The show delays answering the key dramatic questions — to the point where it becomes frustrating rather than intriguing
The show diverges from the source material from the get-go. Allie Fox (Theroux, nephew of Paul, cousin of Louis) is still a failed inventor, making ice out of fire, with an overzealous distrust of convention and parlaying hardship into “an adventure”. But rather than embark on the family vacation from hell because he firmly believes modern (American) life is rubbish, as in the novel, Allie 2.0 takes his clan — wife Margot (Melissa George), daughter Dina (Logan Polish) and son Charlie (Gabriel Bateman) — on the lam from the US government. Their escape takes them to Mexico, and after an episode crossing a no man’s land used by the US army as a bombing range, the show pivots to an over-familiar Ozark Breaking Bad vibe with the Foxes becoming involved with a cartel. Taking flight, the family also has to deal with Paterson Joseph as Allie’s mysterious point man, Ian Hart as a lethal assassin in a nifty hat and a pair of NSA agents (Kimberly Elise, James LeGros) who are the closest The Mosquito Coast comes to comic relief.
The result is an engaging show, throwing up rescues, chases, run-ins with border militia, last-minute escapes and (an unlikely) prison break-out. Theroux brings charisma and energy to Allie, a kind of eco-warrior MacGyver, turning chicken grease into petrol, fluent in the dark web and banning his kids from cell phones/pop culture (Xbox and the Millennium Falcon mean nothing to them). Yet the show delays answering the key dramatic questions — what has Allie done wrong? Why does the family live this way? — to the point where it becomes frustrating rather than intriguing: at one point Allie is about to spill the beans to his understandably impatient kids only for a maid to walk in and snuff out the answer. With the crucial piece of the puzzle consistently denied, the result is that a lot of The Mosquito Coast begins to feel like padding.

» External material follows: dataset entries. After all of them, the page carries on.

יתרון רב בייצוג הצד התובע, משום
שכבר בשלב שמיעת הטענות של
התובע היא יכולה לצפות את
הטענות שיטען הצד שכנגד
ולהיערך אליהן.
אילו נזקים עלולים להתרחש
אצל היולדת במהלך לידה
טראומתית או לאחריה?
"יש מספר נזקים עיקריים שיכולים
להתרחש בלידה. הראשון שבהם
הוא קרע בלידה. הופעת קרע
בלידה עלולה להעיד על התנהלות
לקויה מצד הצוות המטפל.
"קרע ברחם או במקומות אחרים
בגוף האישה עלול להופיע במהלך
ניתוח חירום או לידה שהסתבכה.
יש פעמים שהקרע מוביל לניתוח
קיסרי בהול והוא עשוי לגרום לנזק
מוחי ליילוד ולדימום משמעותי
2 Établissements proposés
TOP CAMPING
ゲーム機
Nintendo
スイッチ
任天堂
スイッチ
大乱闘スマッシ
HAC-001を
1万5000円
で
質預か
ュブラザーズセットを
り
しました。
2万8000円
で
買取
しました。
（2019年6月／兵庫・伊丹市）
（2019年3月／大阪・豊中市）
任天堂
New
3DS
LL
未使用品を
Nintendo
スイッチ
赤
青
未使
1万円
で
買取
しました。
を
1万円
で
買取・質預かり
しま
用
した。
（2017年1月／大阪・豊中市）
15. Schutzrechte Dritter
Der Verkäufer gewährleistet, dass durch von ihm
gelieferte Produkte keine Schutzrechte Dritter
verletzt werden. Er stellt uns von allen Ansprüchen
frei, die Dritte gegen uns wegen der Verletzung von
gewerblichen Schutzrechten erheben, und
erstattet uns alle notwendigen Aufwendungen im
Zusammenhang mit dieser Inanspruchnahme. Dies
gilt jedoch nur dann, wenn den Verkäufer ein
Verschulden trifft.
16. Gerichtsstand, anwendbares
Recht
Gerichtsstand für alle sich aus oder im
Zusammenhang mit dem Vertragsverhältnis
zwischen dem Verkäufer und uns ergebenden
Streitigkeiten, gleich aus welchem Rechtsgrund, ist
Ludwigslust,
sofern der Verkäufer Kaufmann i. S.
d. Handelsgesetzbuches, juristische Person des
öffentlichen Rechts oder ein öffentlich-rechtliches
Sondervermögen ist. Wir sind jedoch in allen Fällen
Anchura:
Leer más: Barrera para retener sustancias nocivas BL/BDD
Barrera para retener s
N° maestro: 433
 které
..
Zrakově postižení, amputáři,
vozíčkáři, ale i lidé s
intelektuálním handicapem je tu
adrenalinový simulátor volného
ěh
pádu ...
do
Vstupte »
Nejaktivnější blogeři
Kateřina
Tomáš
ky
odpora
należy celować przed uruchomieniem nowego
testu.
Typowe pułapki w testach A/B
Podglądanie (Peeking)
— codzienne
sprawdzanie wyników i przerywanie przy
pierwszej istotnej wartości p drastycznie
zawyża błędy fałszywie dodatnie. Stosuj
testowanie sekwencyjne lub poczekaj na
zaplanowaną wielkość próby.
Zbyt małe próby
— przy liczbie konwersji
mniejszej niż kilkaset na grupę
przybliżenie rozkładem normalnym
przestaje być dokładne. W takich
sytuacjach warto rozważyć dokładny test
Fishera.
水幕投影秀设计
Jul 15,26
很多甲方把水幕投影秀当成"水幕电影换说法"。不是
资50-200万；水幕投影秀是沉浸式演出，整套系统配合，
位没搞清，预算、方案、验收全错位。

The lion’s share of the episodes are directed by Rise Of The Planet Of The Apes’ Rupert Wyatt (he is also credited as an exec producer), so there’s some pretty stylish filmmaking on show, from a camera flying through an ice-making machine to well-tooled action to striking, grisly imagery, such as stuffed animals getting shot to bits in close-up slow motion (beware, there’s also some heavy-handed butterfly symbolism). The show delivers an interesting portrait, treading a line about whether the Fox family’s nomadic lifestyle is to be lauded or lambasted. It’s here where The Mosquito Coast thrives, rather than in its reliance on well-worn south-of-the-border disorder.
A charismatic Justin Theroux, some interesting ideas and great visuals are let down by tired drug-cartel malarkey and strange screenwriting choices. But perhaps the most baffling decision is to take on an adaptation and depart so wilfully from the source material. Stick with Peter Weir’s 1986 version.